In an estimated 18 states in the United States, a veterinary practice must be owned by a licensed veterinarian. You may be thinking: How do corporate consolidators solve this regulatory conundrum and operate successfully there? The short answer is that there are creative legal structures in place (that originated in the 1990s with for-profit, human healthcare corporations) that allow corporations to navigate around this requirement.

Before describing the legal structure used, it’s worth pointing out those states that require licensed veterinarians to own practices. Politically, the states include some of the bluest states– New York, Washington, and Minnesota– as well as some of the most “business friendly” (supposedly least regulated) red states– Texas, Idaho, North Carolina, Nebraska, Kansas, Iowa, Ohio, and Alabama. There is no clear logic to understanding which states that don’t allow corporations to directly own veterinary practices and those that do. Ultimately, it’s a state-by-state lobbying and regulatory issue and, practically speaking, it doesn’t matter because there are legal workarounds!

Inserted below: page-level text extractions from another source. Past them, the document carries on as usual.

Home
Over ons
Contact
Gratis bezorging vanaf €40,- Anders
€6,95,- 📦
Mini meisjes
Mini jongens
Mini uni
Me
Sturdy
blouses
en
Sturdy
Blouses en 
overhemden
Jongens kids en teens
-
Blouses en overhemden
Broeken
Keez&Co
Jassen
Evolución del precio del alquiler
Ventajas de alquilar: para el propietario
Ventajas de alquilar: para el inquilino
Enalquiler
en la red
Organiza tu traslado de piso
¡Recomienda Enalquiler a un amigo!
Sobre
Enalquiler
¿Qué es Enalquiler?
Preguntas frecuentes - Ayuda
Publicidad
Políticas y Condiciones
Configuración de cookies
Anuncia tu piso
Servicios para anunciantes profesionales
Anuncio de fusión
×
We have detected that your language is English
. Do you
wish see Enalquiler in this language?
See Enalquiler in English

Below is a general outline of the legal structure used by most corporate consolidators to operate within states where corporate ownership of veterinary practices is prohibited:

  1. A ‘friendly’ professional corporation (PC) is formed by the corporate consolidator that is solely owned by veterinarians affiliated with the corporation. These DVMs are technically the practice owners.
  2. The PC buys or controls the medical assets of the business– including prescription drugs, lab equipment, and, most importantly, employs veterinarians and licensed technicians.
  3. A separate legal entity owned by the corporation, sometimes called a management services organization (MSO), owns the non-medical assets. These include computers, phones, among others. Usually, the MSO also controls the property through the lease with the landlord.
  4. All the revenues go through the PC that the veterinarians control (since revenues must flow through an entity owned by a veterinarian). The PC also has expenses. 
  5. One big expense of the PC is a management or administrative services fee charged by the MSO to the PC. The goal of the fee is to ‘sweep’ all the excess cash from the PC to the MSO. The way the fees are set varies by state regulation and corporation, but the end goal is to have the PC break even and all the profits to flow through the MSO.

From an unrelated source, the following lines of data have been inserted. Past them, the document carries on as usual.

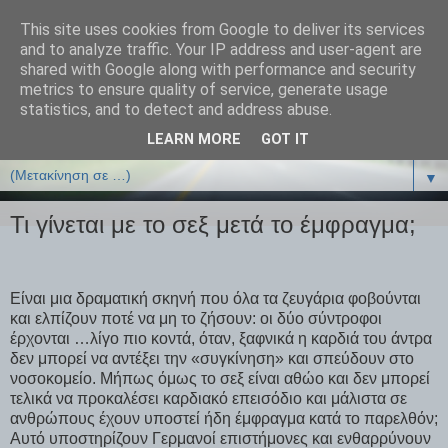
This site uses cookies from Google to deliver its services
ΒΙΟΛΟΓΙΑonline.gr
and to analyze traffic. Your IP address and user-agent are
shared with Google along with performance and security
metrics to ensure quality of service, generate usage
Online Μαθήματα Βιολογίας
statistics, and to detect and address abuse.
LEARN MORE
GOT IT
▼
▼
Τι γίνεται με το σεξ μετά το έμφραγμα;
Είναι μια δραματική σκηνή που όλα τα ζευγάρια φοβούνται
και ελπίζουν ποτέ να μη το ζήσουν: οι δύο σύντροφοι
έρχονται …λίγο πιο κοντά, όταν, ξαφνικά η καρδιά του άντρα
δεν μπορεί να αντέξει την «συγκίνηση» και σπεύδουν στο
νοσοκομείο. Μήπως όμως το σεξ είναι αθώο και δεν μπορεί
τελικά να προκαλέσει καρδιακό επεισόδιο και μάλιστα σε
ανθρώπους έχουν υποστεί ήδη έμφραγμα κατά το παρελθόν;
Αυτό υποστηρίζουν Γερμανοί επιστήμονες και ενθαρρύνουν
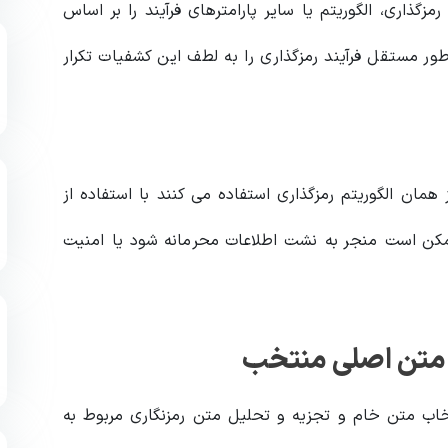
گذاری، الگوریتم یا سایر پارامترهای فرآیند را بر اساس
ور مستقل فرآیند رمزگذاری را به لطف این کشفیات تکرار
همان الگوریتم رمزگذاری استفاده می کنند با استفاده از
مکن است منجر به نشت اطلاعات محرمانه شود یا امنیت
 متن اصلی منتخب
نتخب Chosen-plaintext شامل انتخاب متن خام و تجزیه و تحلیل متن رمزنگاری مربوط به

While this structure solves the legal issue from the state, there are major risks the corporate groups take on. One risk in particular: All the revenues flow through an entity that they do not own. To mitigate this, the consolidator will utilize veterinarians that are “friendly” to the corporation, with additional controls put in place to constrain the PC owner from “going rogue” and trying to capture profits in the PC.

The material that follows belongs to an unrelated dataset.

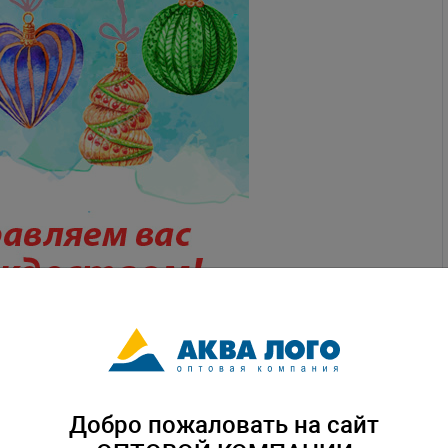
Добро пожаловать на сайт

Each corporation has slightly different “flavors” of this structure based on their lawyer’s views of the regulations. Regardless, they all include the three core aspects: a ‘friendly PC’, the MSO owned by the corporation, and a management or administrative services fee for moving money.

This type of legal manuever has been around for about 30 years and it’s used by corporate groups to own tens of thousands of human and veterinary medical facilities. This structure has rarely been challenged, and it’s likely to continue.